▶ PROBLEM TO SOLVE
Transcription task. Write out each entry verbatim and exclude any image.

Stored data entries
════════════════════
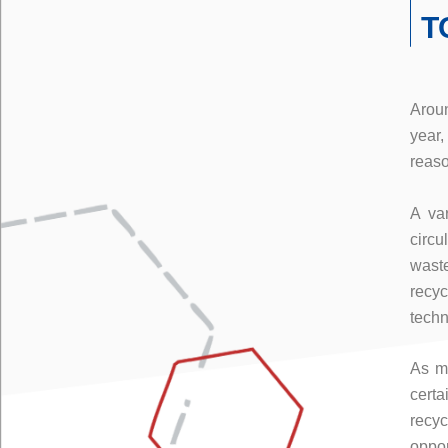
T
Aroun
year,
reaso
A var
circu
wast
recy
techn
As me
cert
recy
oppor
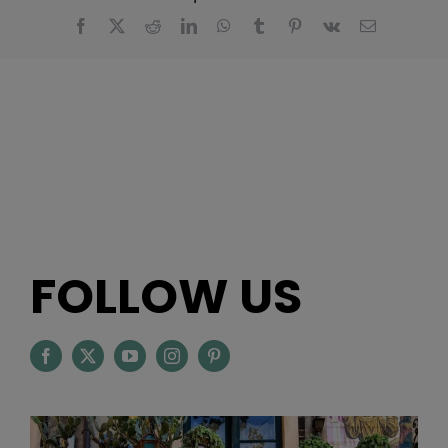
Facebook
X
Reddit
LinkedIn
WhatsApp
Tumblr
Pinterest
Vk
Email
FOLLOW US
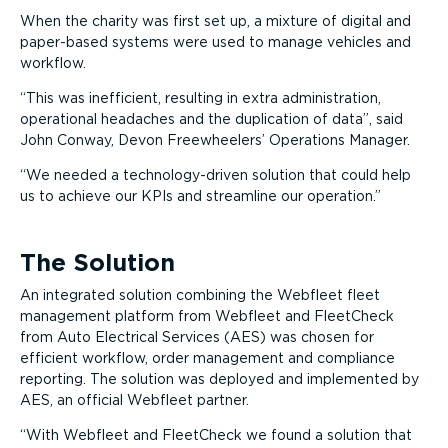
When the charity was first set up, a mixture of digital and
paper-based systems were used to manage vehicles and
workflow.
This was inefficient, resulting in extra administration,
operational headaches and the duplication of data
, said
John Conway, Devon Freewheelers’ Operations Manager.
We needed a technology-driven solution that could help
us to achieve our KPIs and streamline our operation.
The Solution
An integrated solution combining the Webfleet fleet
management platform from Webfleet and FleetCheck
from Auto Electrical Services (AES) was chosen for
efficient workflow, order management and compliance
reporting. The solution was deployed and implemented by
AES, an official Webfleet partner.
With Webfleet and FleetCheck we found a solution that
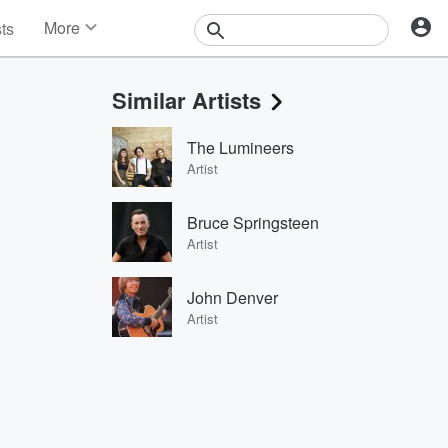
More
sts
News
Features
Similar Artists
Events
Contests
The Lumineers
Photos
Artist
Bruce Springsteen
Artist
John Denver
Artist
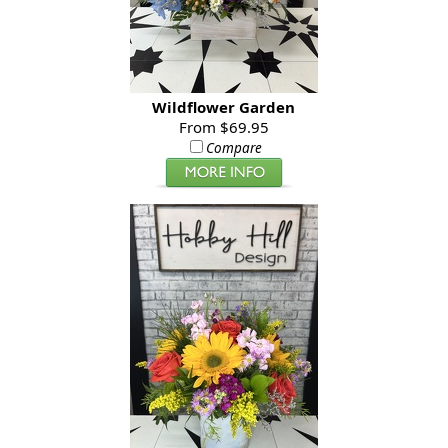
Wildflower Garden
From $69.95
Compare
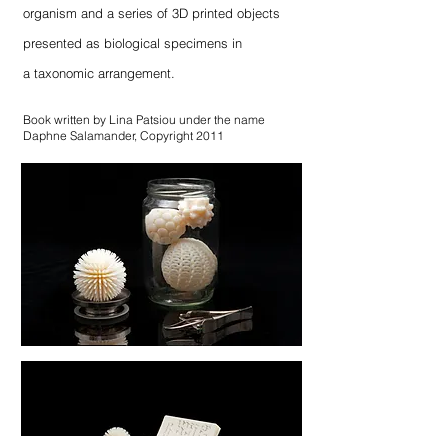
organism and a series of 3D printed objects
presented as biological specimens in
a taxonomic arrangement.
Book written by Lina Patsiou under the name
Daphne Salamander, Copyright 2011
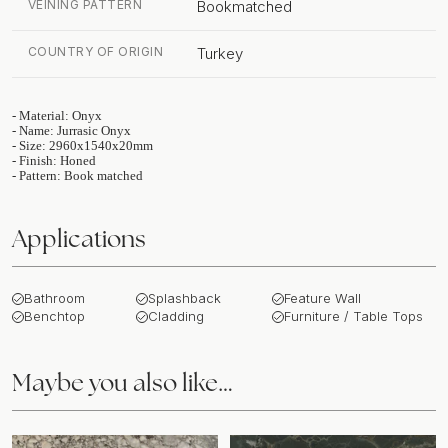
VEINING PATTERN
Bookmatched
COUNTRY OF ORIGIN
Turkey
- Material: Onyx
- Name: Jurrasic Onyx
- Size: 2960x1540x20mm
- Finish: Honed
- Pattern: Book matched
Applications
Bathroom
Splashback
Feature Wall
Benchtop
Cladding
Furniture / Table Tops
Maybe you also like…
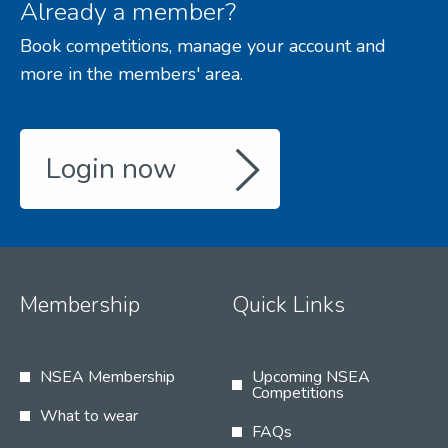
Already a member?
Book competitions, manage your account and
more in the members' area.
Login now
Membership
Quick Links
NSEA Membership
Upcoming NSEA
Competitions
What to wear
FAQs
════════════════════
▶ YOUR SOLUTION
T
Aroun
year,
reaso
A var
circu
wast
recy
techn
As me
cert
recy
oppor
Facebook
X
Reddit
LinkedIn
WhatsApp
Tumblr
Pinterest
Vk
Email
FOLLOW US
When the charity was first set up, a mixture of digital and
paper-based systems were used to manage vehicles and
workflow.
This was inefficient, resulting in extra administration,
operational headaches and the duplication of data
, said
John Conway, Devon Freewheelers’ Operations Manager.
We needed a technology-driven solution that could help
us to achieve our KPIs and streamline our operation.
The Solution
An integrated solution combining the Webfleet fleet
management platform from Webfleet and FleetCheck
from Auto Electrical Services (AES) was chosen for
efficient workflow, order management and compliance
reporting. The solution was deployed and implemented by
AES, an official Webfleet partner.
With Webfleet and FleetCheck we found a solution that
More
sts
News
Features
Similar Artists
Events
Contests
The Lumineers
Photos
Artist
Bruce Springsteen
Artist
John Denver
Artist
Wildflower Garden
From $69.95
Compare
organism and a series of 3D printed objects
presented as biological specimens in
a taxonomic arrangement.
Book written by Lina Patsiou under the name
Daphne Salamander, Copyright 2011
VEINING PATTERN
Bookmatched
COUNTRY OF ORIGIN
Turkey
- Material: Onyx
- Name: Jurrasic Onyx
- Size: 2960x1540x20mm
- Finish: Honed
- Pattern: Book matched
Applications
Bathroom
Splashback
Feature Wall
Benchtop
Cladding
Furniture / Table Tops
Maybe you also like…
Already a member?
Book competitions, manage your account and
more in the members' area.
Login now
Membership
Quick Links
NSEA Membership
Upcoming NSEA
Competitions
What to wear
FAQs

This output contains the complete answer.